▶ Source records
Content starts

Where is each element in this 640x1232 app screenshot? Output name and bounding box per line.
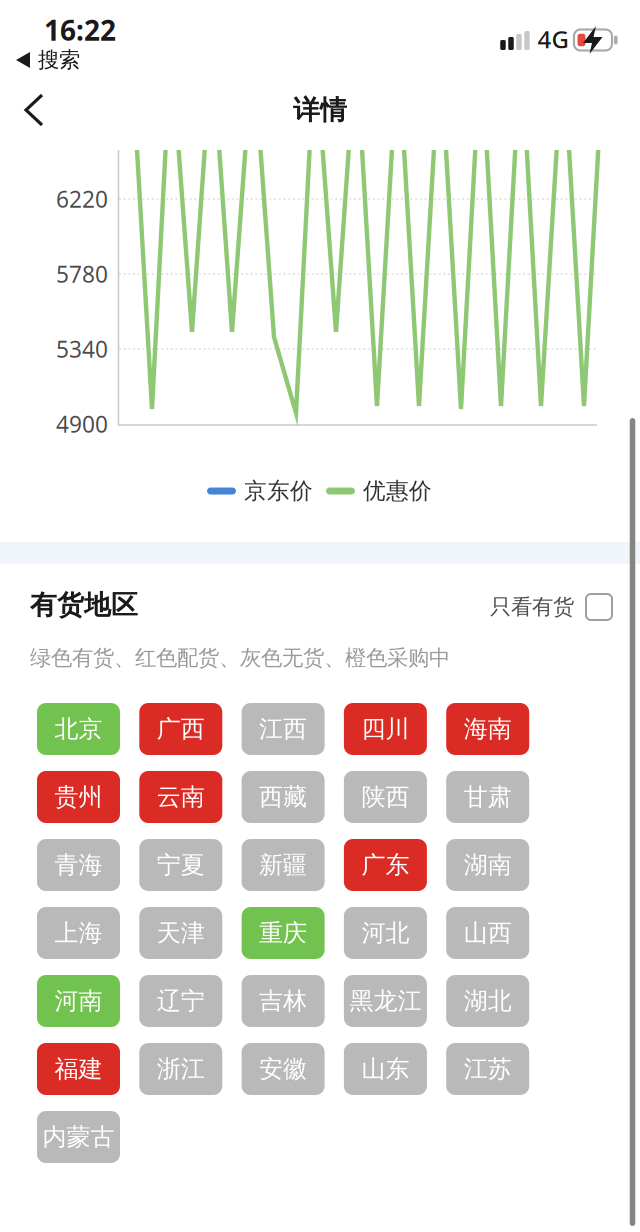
staticText: 绿色有货、红色配货、灰色无货、橙色采购中 — [30, 645, 450, 671]
button[interactable]: 广东 — [344, 839, 427, 891]
button[interactable]: 浙江 — [139, 1043, 222, 1095]
staticText: 青海 — [54, 850, 102, 880]
staticText: 四川 — [361, 714, 409, 744]
button[interactable]: 北京 — [37, 703, 120, 755]
staticText: 广东 — [361, 850, 409, 880]
button[interactable]: 贵州 — [37, 771, 120, 823]
button[interactable]: 上海 — [37, 907, 120, 959]
button[interactable]: 重庆 — [242, 907, 325, 959]
button[interactable]: 搜索 — [16, 47, 80, 73]
staticText: 安徽 — [259, 1054, 307, 1084]
staticText: 江西 — [259, 714, 307, 744]
button[interactable]: 山东 — [344, 1043, 427, 1095]
staticText: 宁夏 — [157, 850, 205, 880]
button[interactable]: 黑龙江 — [344, 975, 427, 1027]
staticText: 5780 — [56, 259, 108, 289]
button[interactable]: 海南 — [446, 703, 529, 755]
button[interactable]: 云南 — [139, 771, 222, 823]
staticText: 天津 — [157, 918, 205, 948]
button[interactable]: 江西 — [242, 703, 325, 755]
button[interactable]: 四川 — [344, 703, 427, 755]
button[interactable]: 京东价 — [207, 477, 313, 505]
staticText: 只看有货 — [490, 594, 574, 620]
staticText: 重庆 — [259, 918, 307, 948]
staticText: 内蒙古 — [42, 1122, 114, 1152]
staticText: 搜索 — [38, 47, 80, 73]
staticText: 山东 — [361, 1054, 409, 1084]
button[interactable]: 只看有货 — [490, 594, 612, 620]
staticText: 贵州 — [54, 782, 102, 812]
button[interactable]: 河南 — [37, 975, 120, 1027]
button[interactable]: 西藏 — [242, 771, 325, 823]
staticText: 京东价 — [244, 477, 313, 505]
button[interactable]: 山西 — [446, 907, 529, 959]
button[interactable]: 福建 — [37, 1043, 120, 1095]
button[interactable]: 天津 — [139, 907, 222, 959]
staticText: 4G — [538, 23, 568, 55]
staticText: 山西 — [464, 918, 512, 948]
staticText: 优惠价 — [363, 477, 432, 505]
staticText: 福建 — [54, 1054, 102, 1084]
button[interactable]: 甘肃 — [446, 771, 529, 823]
staticText: 4900 — [56, 409, 108, 439]
button[interactable]: 陕西 — [344, 771, 427, 823]
button[interactable]: 江苏 — [446, 1043, 529, 1095]
staticText: 新疆 — [259, 850, 307, 880]
staticText: 广西 — [157, 714, 205, 744]
staticText: 北京 — [54, 714, 102, 744]
staticText: 浙江 — [157, 1054, 205, 1084]
staticText: 5340 — [56, 334, 108, 364]
button[interactable]: 吉林 — [242, 975, 325, 1027]
button[interactable]: 湖北 — [446, 975, 529, 1027]
button[interactable]: 青海 — [37, 839, 120, 891]
staticText: 湖南 — [464, 850, 512, 880]
staticText: 江苏 — [464, 1054, 512, 1084]
staticText: 上海 — [54, 918, 102, 948]
staticText: 有货地区 — [30, 589, 138, 621]
button[interactable]: 优惠价 — [326, 477, 432, 505]
staticText: 甘肃 — [464, 782, 512, 812]
button[interactable]: 安徽 — [242, 1043, 325, 1095]
button[interactable]: 辽宁 — [139, 975, 222, 1027]
button[interactable]: Back — [24, 93, 44, 127]
staticText: 海南 — [464, 714, 512, 744]
staticText: 河北 — [361, 918, 409, 948]
staticText: 云南 — [157, 782, 205, 812]
button[interactable]: 宁夏 — [139, 839, 222, 891]
button[interactable]: 广西 — [139, 703, 222, 755]
button[interactable]: 内蒙古 — [37, 1111, 120, 1163]
staticText: 6220 — [56, 184, 108, 214]
staticText: 河南 — [54, 986, 102, 1016]
staticText: 详情 — [293, 94, 347, 126]
button[interactable]: 新疆 — [242, 839, 325, 891]
staticText: 湖北 — [464, 986, 512, 1016]
staticText: 辽宁 — [157, 986, 205, 1016]
staticText: 陕西 — [361, 782, 409, 812]
staticText: 黑龙江 — [349, 986, 421, 1016]
staticText: 16:22 — [44, 11, 116, 49]
button[interactable]: 湖南 — [446, 839, 529, 891]
staticText: 吉林 — [259, 986, 307, 1016]
button[interactable]: 河北 — [344, 907, 427, 959]
staticText: 西藏 — [259, 782, 307, 812]
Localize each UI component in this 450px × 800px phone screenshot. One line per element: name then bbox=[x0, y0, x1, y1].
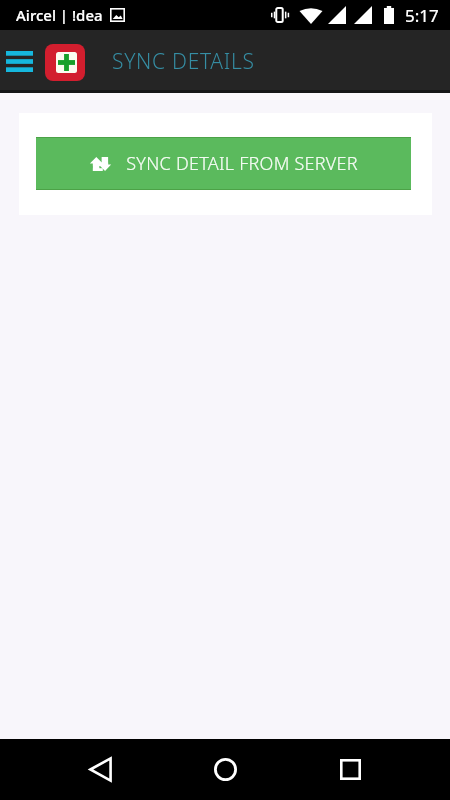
staticText: SYNC DETAIL FROM SERVER bbox=[126, 151, 358, 176]
button[interactable]: Home bbox=[163, 739, 288, 800]
button[interactable]: Back bbox=[38, 739, 163, 800]
button[interactable]: Recent apps bbox=[288, 739, 413, 800]
staticText: Aircel | !dea bbox=[16, 5, 103, 25]
button[interactable]: Open navigation menu bbox=[6, 42, 33, 82]
staticText: SYNC DETAILS bbox=[112, 47, 255, 76]
button[interactable]: SYNC DETAIL FROM SERVER bbox=[36, 137, 411, 190]
staticText: 5:17 bbox=[405, 4, 439, 27]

Content ends

Count each line above where the word "element" appears, and answer with nothing except that count.

2